(Material to process Opens)

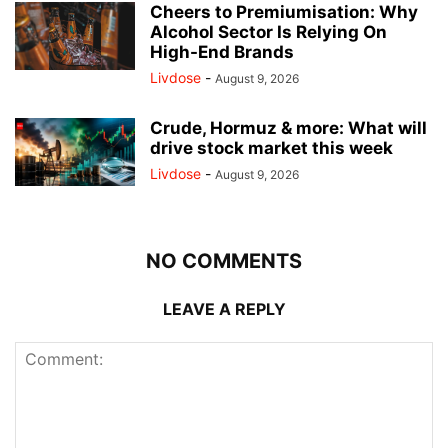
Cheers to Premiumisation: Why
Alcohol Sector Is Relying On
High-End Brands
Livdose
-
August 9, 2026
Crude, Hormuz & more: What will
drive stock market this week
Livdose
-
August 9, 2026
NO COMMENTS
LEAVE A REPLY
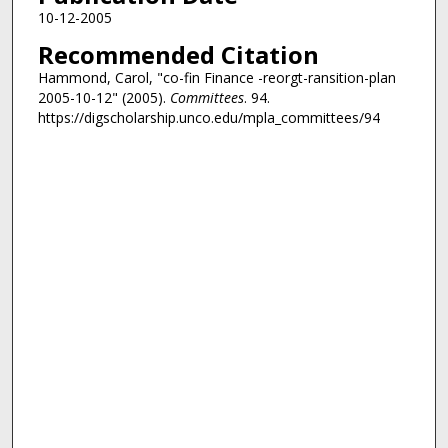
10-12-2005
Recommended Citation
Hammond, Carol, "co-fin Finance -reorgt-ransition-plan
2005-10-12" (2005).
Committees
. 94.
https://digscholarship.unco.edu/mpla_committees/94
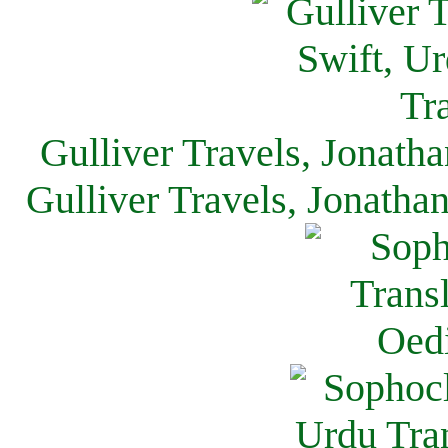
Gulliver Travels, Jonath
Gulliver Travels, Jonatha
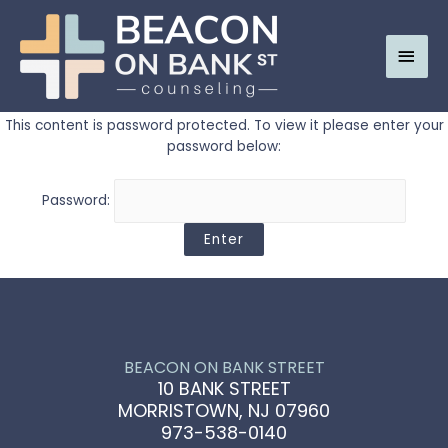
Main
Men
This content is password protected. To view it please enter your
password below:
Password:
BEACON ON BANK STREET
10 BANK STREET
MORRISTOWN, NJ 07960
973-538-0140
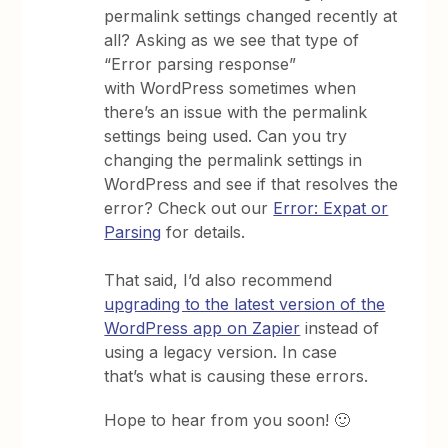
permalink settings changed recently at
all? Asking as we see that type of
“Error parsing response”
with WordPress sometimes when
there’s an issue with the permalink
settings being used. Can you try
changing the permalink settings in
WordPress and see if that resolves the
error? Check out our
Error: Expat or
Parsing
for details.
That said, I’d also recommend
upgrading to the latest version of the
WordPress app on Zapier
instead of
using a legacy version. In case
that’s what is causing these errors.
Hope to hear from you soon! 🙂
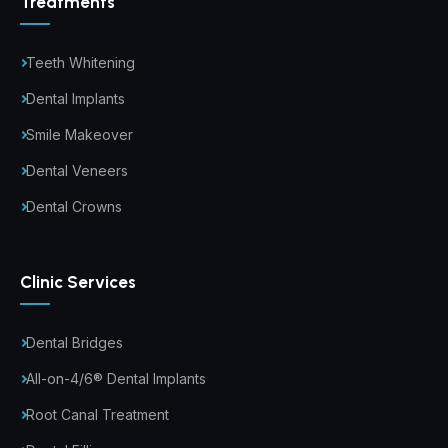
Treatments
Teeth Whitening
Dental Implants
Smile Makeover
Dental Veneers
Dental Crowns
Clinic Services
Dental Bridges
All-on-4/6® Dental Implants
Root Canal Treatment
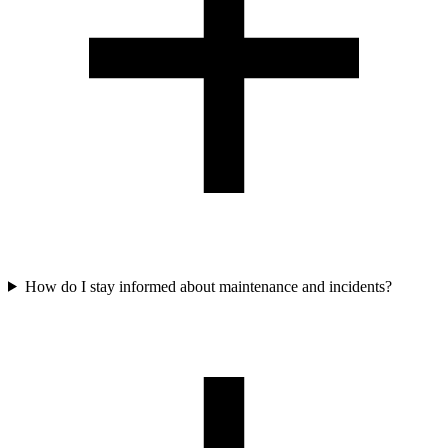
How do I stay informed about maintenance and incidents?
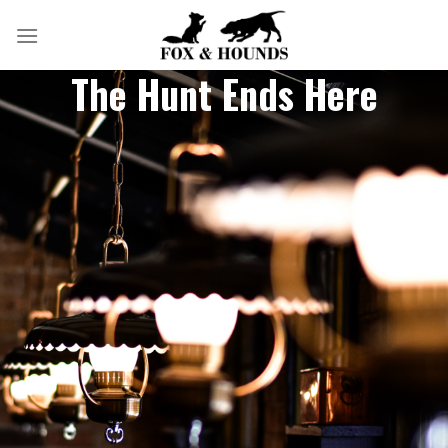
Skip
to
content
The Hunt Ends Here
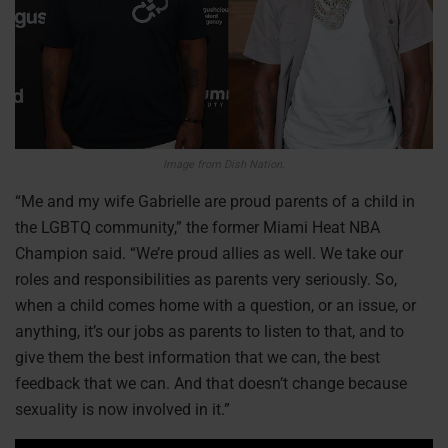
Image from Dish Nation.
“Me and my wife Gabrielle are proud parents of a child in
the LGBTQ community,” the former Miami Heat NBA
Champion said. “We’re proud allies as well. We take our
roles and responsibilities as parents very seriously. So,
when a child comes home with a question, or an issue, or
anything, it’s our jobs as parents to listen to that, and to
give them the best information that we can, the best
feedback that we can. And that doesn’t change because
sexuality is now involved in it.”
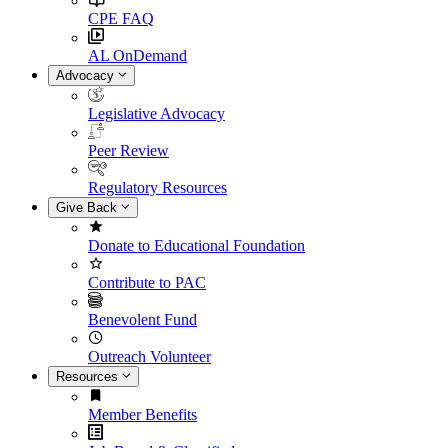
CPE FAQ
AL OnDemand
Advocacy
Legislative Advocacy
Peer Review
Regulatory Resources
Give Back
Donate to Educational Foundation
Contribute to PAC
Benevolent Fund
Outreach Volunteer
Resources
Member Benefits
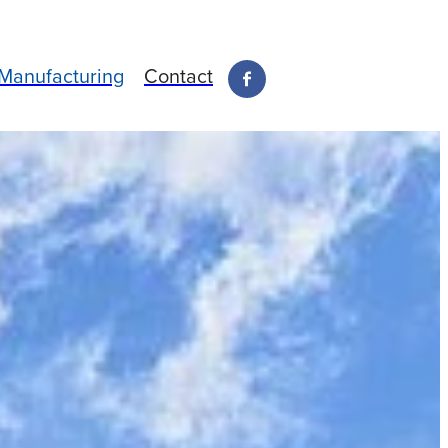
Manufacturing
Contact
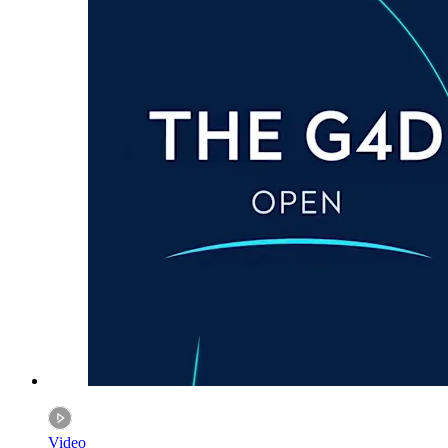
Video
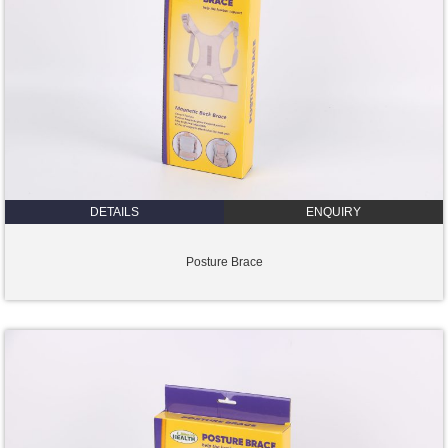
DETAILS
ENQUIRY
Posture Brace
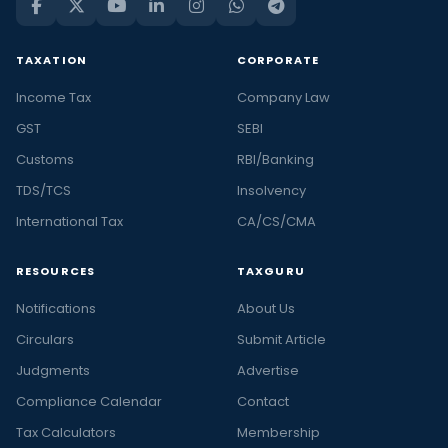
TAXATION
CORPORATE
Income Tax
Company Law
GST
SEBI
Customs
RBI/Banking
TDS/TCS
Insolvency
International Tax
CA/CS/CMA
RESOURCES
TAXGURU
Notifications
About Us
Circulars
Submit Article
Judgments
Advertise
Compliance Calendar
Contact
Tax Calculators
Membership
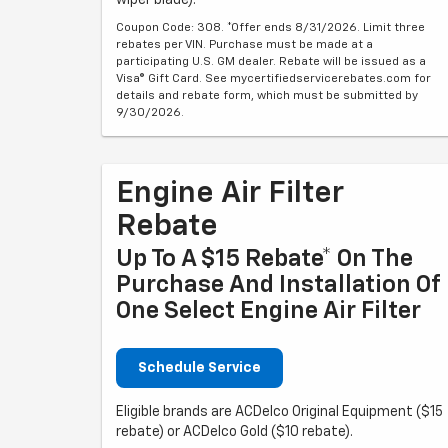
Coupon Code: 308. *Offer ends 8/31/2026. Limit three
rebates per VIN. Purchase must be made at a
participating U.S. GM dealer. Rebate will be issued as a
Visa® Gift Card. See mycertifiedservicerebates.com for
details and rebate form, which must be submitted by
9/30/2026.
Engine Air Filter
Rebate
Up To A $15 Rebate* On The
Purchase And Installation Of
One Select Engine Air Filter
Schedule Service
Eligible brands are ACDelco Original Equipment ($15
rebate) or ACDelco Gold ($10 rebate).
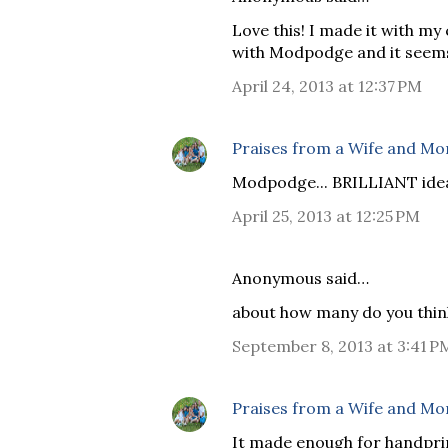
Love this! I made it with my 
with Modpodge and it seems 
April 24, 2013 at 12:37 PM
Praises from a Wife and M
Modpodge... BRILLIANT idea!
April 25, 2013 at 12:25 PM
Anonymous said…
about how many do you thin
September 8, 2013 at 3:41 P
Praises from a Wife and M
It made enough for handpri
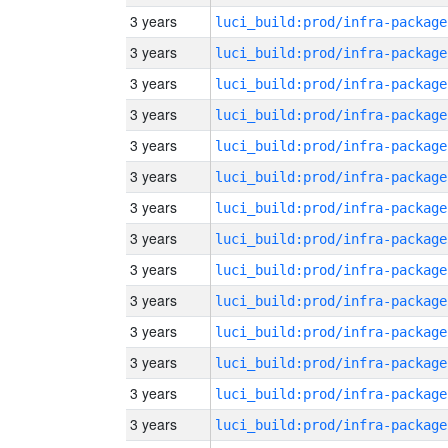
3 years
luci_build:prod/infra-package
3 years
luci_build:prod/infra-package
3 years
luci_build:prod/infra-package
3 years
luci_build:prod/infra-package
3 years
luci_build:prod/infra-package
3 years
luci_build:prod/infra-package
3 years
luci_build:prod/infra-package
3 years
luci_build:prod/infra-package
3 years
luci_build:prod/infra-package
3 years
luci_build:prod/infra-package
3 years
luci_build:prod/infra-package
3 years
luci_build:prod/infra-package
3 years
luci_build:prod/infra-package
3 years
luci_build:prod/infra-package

(Material to process Closes)

*Problem:*
All lines with the word "must" are needed; pull them from the entries and copy each.

*Exercise solution:*
rebates per VIN. Purchase must be made at a
details and rebate form, which must be submitted by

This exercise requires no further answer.